One should never become too blasé to react to yet another formal confirmation of the use of torture by agents of the government of the United States of America.
It is nevertheless necessary to concede that there are some positive aspects to the story surrounding the release of the report of the U.S.A.’s Senate Intelligence Committee on the use of torture by the CIA in the aftermath of the Sept. 11 attacks.
Let us recognize three of those.
Some degree of public accountability has been achieved from the fact the report has seen the light of day for scrutiny by citizens of the U.S. and of the rest of the world.
Second, in that fiercely partisan country, at least one Republican, Sen. John McCain, has had the decency and courage to call a dirty spade a very dirty spade.
Then there is the fact that the government of President Barack Obama and the Democratic chairperson of the committee, Sen. Dianne Feinstein, recognized the ethical implications of the gruesome acts of torture. In the latter’s words, the findings represent a “stain on our country and our values”.
No such concessions were forthcoming from the Republican mainstream or from the past or current heads of the CIA. Senate Minority Leader Mitch McConnel condemned the report as being “ideologically motivated” and as serving “no other purpose than to significantly endanger Americans around the world”.
Michael Hayden, director of the CIA at the time of the torture (under then-president George W. Bush), added salt to the wound by a blatant distortion of the facts. Contradicting the widely confirmed findings of the report, he asserted: “This program, the enhanced interrogation program, saved lives, disrupted plots against the West and deepened our knowledge.”

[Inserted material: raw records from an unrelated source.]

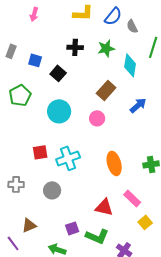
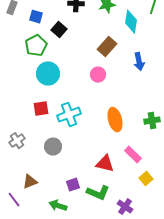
green pentagon: (20, 95) -> (36, 46), moved
blue arrow: (138, 105) -> (139, 62), turned 120
cyan circle: (59, 111) -> (48, 74), moved
gray cross: (16, 184) -> (17, 141), turned -35

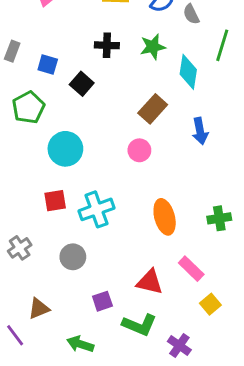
green pentagon: (36, 46) -> (28, 107), moved
purple square: (73, 185) -> (102, 301), moved

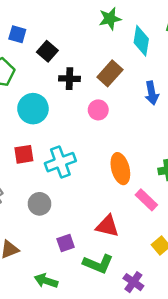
black cross: (107, 45) -> (70, 79), moved
pink rectangle: (191, 269) -> (146, 200), moved

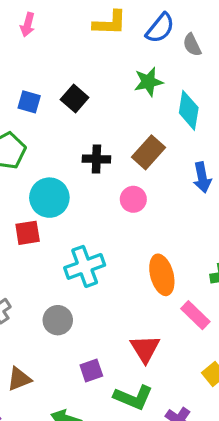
black square: (47, 51) -> (75, 99), moved
red square: (24, 154) -> (28, 233), moved
red triangle: (107, 226) -> (145, 349), turned 45

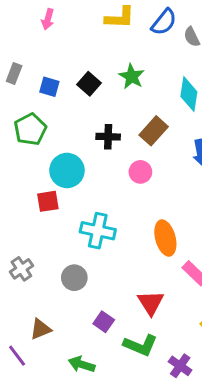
green star: (148, 82) -> (132, 76), moved, turned -30
cyan cross: (85, 266) -> (98, 231), turned 32
purple square: (91, 371) -> (104, 322), turned -36

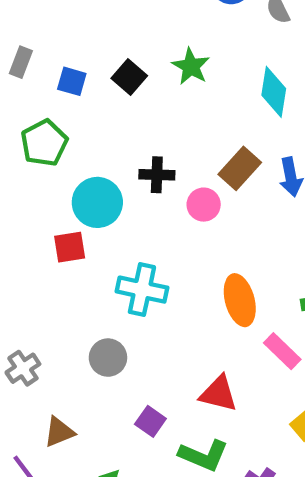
brown rectangle: (154, 131) -> (240, 168), moved
black cross: (108, 137) -> (157, 175), moved
gray cross: (21, 269) -> (23, 368), moved
red triangle: (151, 303) -> (218, 394), turned -44

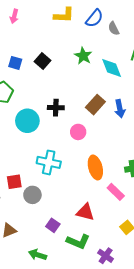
green star: (191, 66) -> (83, 56), moved
cyan diamond: (274, 92) -> (112, 68), turned -30
pink circle: (204, 205) -> (78, 132), moved
red square: (70, 247) -> (14, 182), moved

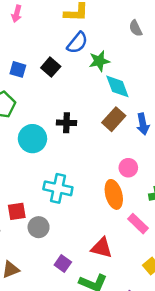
blue semicircle: (94, 18) -> (77, 43), moved
green star: (83, 56) -> (99, 61), turned 30
cyan diamond: (112, 68) -> (117, 86), moved
pink circle: (78, 132) -> (128, 168), moved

That convoluted reasoning is tantamount to saying that, in this case, the end more than justifies the means: in order to safeguard American interests, one must sacrifice the interests of others by violating the law, the principle of justice and the human rights of the persons “detained”.
Another fundamental issue that arises in the story is the need to put an end to the decades of impunity enjoyed by the CIA. On this specific point, it is simply unacceptable for Obama to adopt a position of reflection, not retribution, and therefore to shield U.S. intelligence operations from criminal consequences. Accountability is too important a requirement of democratic governance for the CIA to be allowed to function both outside the law and above the law.
And this brings us to their breach of the other facet of accountability: the duty to provide factual, reliable and complete reports, analysis and advice to their superiors. The report found that, in their submissions to Congress and to the government of the day, the intelligence community knowingly understated and misrepresented the full realities of their operations, especially the negative aspects.
The report provided details of their participation and complicity in the extra-legal practice of “rendition”, which involved detaining, transporting and interrogating alleged “terrorists” outside of the U.S.A. and outside of the confines of law and of human rights, sometimes resorting to torture to extract information.
Once again, we are faced with the shame, the scandal and the criminal realities of a country which sees itself as a paragon of virtue and which never ceases to condemn other countries for their perceived lack of respect for human rights, justice and the rule of law.